WHAT YOU SHOULD DO: Hunt for the word "المكان" across the entries below, copying each line that holds it.

INFORMATION SHOWN:
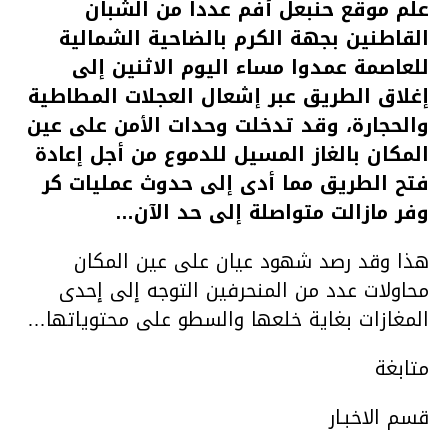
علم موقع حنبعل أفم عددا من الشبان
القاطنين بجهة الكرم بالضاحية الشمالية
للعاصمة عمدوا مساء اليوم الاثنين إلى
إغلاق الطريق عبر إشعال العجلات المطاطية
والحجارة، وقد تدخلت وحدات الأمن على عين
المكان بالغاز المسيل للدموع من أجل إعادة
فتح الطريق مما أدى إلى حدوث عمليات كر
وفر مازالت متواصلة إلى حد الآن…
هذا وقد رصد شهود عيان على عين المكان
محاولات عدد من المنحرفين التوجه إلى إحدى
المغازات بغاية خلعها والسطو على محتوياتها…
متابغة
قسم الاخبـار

==

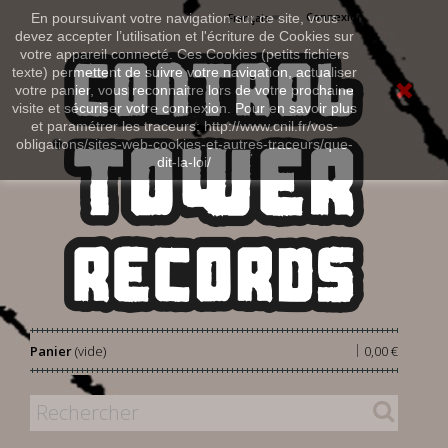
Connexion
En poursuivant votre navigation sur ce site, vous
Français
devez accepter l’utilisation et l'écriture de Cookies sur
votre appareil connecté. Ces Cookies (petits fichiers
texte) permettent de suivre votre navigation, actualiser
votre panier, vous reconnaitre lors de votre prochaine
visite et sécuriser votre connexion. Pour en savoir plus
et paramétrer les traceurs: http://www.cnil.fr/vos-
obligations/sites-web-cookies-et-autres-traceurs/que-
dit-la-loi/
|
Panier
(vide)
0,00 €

PROBLEM SOLUTION:
المكان بالغاز المسيل للدموع من أجل إعادة
هذا وقد رصد شهود عيان على عين المكان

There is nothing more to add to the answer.